Homeless in Vancouver: What’s the meaning of this shopping cart?

Even more-or-less empty, the humble shopping cart is still full of meaning, or irony—or both.

To almost anyone, the cart I saw Saturday night sitting abandoned on a Fairview street corner would mean poverty and homelessness.

The irony, of course, is that shopping carts aren’t supposed to be about poverty. Quite the opposite; they’re designed to help people with money buy things.

And the fact is the abandoned shopping cart still does represent consumerism and middle-class affluence. It means all that and more. That’s because the shopping cart as a symbol has achieved a kind of super iconic status allowing it to stand for the whole Western way of life.

And there’s still room for a sack of potatoes on the bottom.

Talk about overloading your cart

The North American steel-wire nesting shopping cart  is so much a feature of post-World War Two consumerism—of supermarkets and suburbs—that it has become one of the most enduring symbols of the Western style of living.

It symbolizes both our affluence and our poverty.
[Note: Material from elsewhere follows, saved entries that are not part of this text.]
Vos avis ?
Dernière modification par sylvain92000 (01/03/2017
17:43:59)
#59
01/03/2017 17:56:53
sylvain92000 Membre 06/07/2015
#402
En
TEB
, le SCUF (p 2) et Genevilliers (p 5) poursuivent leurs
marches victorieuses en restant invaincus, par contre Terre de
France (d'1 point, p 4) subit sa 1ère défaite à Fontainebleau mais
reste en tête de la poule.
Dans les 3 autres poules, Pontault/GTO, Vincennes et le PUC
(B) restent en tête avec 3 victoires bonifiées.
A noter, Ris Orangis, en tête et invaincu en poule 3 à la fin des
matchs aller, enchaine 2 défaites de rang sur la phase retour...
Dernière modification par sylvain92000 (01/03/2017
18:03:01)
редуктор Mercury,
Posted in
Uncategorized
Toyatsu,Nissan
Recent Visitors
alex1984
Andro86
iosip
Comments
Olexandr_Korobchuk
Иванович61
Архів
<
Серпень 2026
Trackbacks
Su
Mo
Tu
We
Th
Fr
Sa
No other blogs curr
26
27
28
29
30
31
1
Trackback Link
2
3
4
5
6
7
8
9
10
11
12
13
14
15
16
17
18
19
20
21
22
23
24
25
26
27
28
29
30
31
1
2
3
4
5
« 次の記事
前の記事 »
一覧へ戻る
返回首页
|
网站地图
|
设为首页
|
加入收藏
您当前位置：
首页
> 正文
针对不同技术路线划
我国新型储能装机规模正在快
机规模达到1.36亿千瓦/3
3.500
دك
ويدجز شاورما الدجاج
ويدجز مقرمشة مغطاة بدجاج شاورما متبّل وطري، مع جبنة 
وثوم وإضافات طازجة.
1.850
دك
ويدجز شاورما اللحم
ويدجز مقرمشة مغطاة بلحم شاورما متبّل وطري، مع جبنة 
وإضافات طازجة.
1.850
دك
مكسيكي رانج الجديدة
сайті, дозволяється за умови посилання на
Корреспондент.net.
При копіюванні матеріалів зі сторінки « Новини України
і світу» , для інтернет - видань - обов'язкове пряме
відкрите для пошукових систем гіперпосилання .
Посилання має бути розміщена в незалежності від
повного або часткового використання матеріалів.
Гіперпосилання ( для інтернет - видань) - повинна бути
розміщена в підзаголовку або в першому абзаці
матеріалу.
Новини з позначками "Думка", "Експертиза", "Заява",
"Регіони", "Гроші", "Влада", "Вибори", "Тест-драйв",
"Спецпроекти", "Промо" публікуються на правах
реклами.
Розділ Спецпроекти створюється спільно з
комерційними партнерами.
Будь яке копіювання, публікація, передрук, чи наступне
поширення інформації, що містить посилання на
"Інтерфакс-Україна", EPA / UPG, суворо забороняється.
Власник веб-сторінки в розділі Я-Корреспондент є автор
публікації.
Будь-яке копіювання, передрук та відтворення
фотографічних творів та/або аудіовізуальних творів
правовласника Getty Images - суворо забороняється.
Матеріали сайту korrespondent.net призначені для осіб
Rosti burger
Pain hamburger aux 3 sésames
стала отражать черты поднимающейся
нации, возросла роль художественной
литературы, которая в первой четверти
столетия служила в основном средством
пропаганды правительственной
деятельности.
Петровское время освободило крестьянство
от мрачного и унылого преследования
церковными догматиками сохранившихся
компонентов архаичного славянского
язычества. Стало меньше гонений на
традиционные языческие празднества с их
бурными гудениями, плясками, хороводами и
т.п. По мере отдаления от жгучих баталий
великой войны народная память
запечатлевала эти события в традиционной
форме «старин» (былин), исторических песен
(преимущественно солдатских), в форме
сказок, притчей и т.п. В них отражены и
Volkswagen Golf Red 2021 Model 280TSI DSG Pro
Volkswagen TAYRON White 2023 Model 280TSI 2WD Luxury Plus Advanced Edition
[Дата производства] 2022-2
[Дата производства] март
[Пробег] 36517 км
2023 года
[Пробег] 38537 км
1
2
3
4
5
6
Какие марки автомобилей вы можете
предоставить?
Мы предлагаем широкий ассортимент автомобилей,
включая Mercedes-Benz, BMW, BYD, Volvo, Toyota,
In real life and even on the Internet, it has become one of the symbols for “having”.

Inside the context of a shopping environment, where it belongs, it represents the “haves”. Outside. on a street corner, say Spruce Street and 8th Avenue, it represents the “have-nots”.
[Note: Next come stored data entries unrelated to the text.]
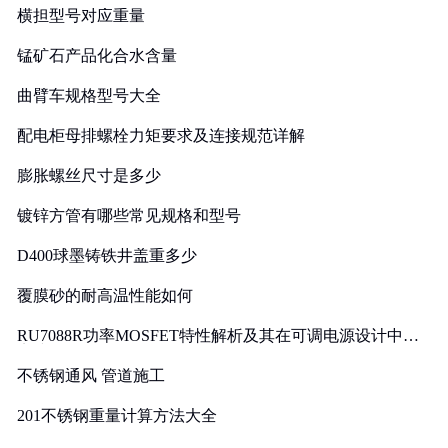
横担型号对应重量
锰矿石产品化合水含量
曲臂车规格型号大全
配电柜母排螺栓力矩要求及连接规范详解
膨胀螺丝尺寸是多少
镀锌方管有哪些常见规格和型号
D400球墨铸铁井盖重多少
覆膜砂的耐高温性能如何
RU7088R功率MOSFET特性解析及其在可调电源设计中的
实践
不锈钢通风 管道施工
201不锈钢重量计算方法大全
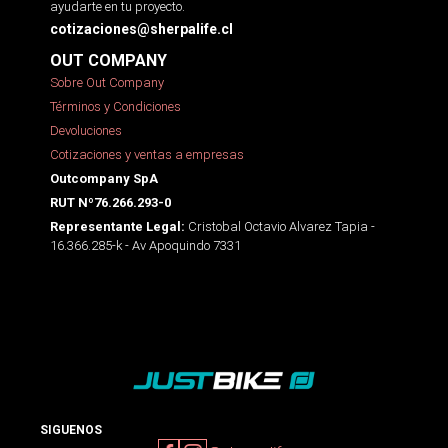
ayudarte en tu proyecto.
cotizaciones@sherpalife.cl
OUT COMPANY
Sobre Out Company
Términos y Condiciones
Devoluciones
Cotizaciones y ventas a empresas
Outcompany SpA
RUT Nº76.266.293-0
Cristobal Octavio Alvarez Tapia -
Representante Legal:
16.366.285-k - Av Apoquindo 7331
SIGUENOS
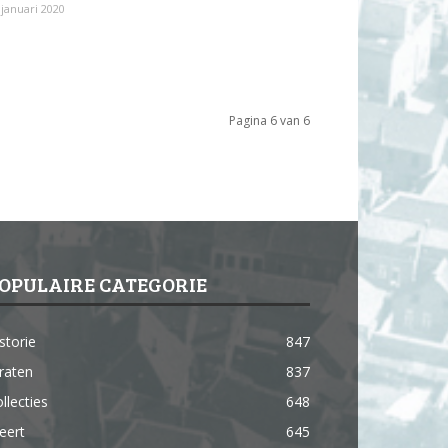
 januari 2020
Pagina 6 van 6
OPULAIRE CATEGORIE
storie
847
raten
837
llecties
648
eert
645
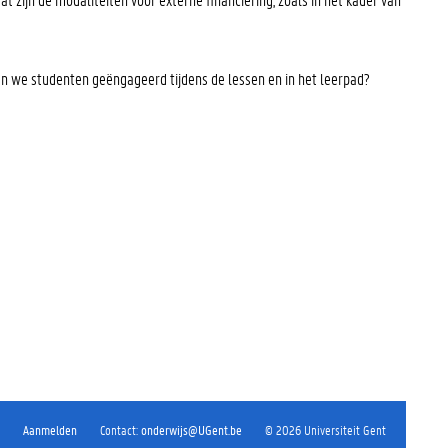
den we studenten geëngageerd tijdens de lessen en in het leerpad?
Aanmelden
Contact
:
onderwijs@UGent.be
©
2026
Universiteit Gent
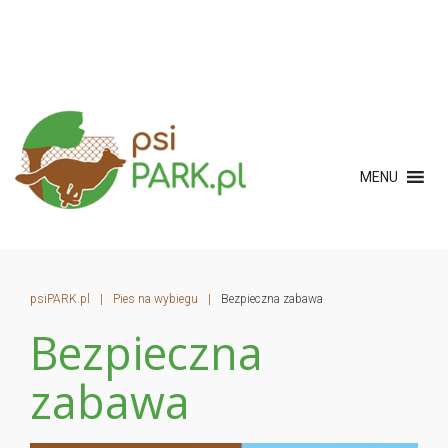
MENU
psiPARK.pl
|
Pies na wybiegu
|
Bezpieczna zabawa
Bezpieczna
zabawa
Proving once again that context is everything.

And if for no other reason than it’s out of context—putting aside the connotation of homelessness—the residents of this neighbourhood will see this abandoned cart as an eyesore.
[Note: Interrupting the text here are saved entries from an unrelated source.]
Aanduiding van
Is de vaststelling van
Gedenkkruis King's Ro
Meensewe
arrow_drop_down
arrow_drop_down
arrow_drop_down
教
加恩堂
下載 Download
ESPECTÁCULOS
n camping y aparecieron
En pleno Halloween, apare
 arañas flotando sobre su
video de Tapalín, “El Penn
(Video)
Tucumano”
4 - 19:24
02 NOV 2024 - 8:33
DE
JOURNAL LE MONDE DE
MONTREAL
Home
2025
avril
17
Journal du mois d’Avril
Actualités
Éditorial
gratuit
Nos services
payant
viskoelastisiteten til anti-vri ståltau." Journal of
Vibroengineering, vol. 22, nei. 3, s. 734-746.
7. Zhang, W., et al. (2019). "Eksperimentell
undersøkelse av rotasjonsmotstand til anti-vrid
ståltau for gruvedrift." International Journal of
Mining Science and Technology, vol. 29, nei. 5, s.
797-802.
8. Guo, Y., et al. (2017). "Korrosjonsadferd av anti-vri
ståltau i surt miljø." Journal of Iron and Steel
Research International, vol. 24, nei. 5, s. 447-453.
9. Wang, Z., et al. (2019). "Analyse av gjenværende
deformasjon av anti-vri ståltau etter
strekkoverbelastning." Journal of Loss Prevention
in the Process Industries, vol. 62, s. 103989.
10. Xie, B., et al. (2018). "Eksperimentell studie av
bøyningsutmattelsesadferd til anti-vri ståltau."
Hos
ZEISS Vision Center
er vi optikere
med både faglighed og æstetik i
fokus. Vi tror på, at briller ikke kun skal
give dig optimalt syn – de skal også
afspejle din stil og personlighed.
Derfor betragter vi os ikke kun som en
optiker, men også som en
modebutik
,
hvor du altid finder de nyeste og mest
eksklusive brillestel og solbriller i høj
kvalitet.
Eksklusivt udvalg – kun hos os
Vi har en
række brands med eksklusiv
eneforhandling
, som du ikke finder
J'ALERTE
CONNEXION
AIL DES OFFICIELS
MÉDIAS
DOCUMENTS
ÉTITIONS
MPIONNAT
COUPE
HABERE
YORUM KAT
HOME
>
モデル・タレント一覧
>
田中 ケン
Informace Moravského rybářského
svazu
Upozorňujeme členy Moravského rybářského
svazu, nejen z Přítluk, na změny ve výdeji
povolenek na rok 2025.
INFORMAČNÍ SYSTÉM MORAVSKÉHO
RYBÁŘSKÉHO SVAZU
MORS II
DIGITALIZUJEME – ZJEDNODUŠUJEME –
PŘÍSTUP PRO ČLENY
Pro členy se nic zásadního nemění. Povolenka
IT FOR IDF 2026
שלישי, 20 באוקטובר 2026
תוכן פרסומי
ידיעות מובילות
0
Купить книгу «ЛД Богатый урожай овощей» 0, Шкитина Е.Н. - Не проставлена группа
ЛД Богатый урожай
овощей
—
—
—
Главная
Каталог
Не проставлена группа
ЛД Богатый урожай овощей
It is not intrinsically ugly, it’s inappropriate-ugly: it doesn’t belong where it is; like a car on blocks in a front yard or Spandex bicycle shorts on a lot of people.

How it “hurts” to see homelessness

Another reason people might want to see this abandoned shopping cart gone is the stress-inducing cognitive dissonance it embodies—the inherent mental stress of conflicting ideas and desires that people living in cities have to contend with every day.

It might be more to the point for me to say “homeless people” in place of “abandoned shopping cart” because an abandoned shopping cart with plastic bags and garbage in the basket says “homeless person” loud and clear, much the way police cars mean police officers.

The sight of a homeless person with a shopping cart, or a person with a shopping cart who “presents” as homeless, triggers a kaleidoscope of conflicting ideas and emotions: social inequity, the welfare state, the gap between rich and poor, contempt and pity, compassion and revulsion, empathy and fear.…

The list will be endlessly different for different people, and perhaps changing over time—the commonality being the duality of engendered feelings.

People want to help us, kick us, ignore us, engage us, and avoid us all at the same time. Ouch. That’s gotta hurt!

Until contradictory ideas are reconciled, we just keep turning them over and over in our minds, whether we realize it or not. This induces stress which causes real hurtful emotional discomfort.

One way to reconcile contradictory ideas and reduce the associated stress is to make the things that cause the bad feelings go away.

Hence I really believe a major driver behind policies to get homeless people off the street may be that the very sight of us makes non-homeless people so uncomfortable.

For the moment, let’s just say that if Monday morning that grotty shopping cart is gone, I’m sure all the people living in the surrounding condos will breathe a sigh of relief for any number of reasons.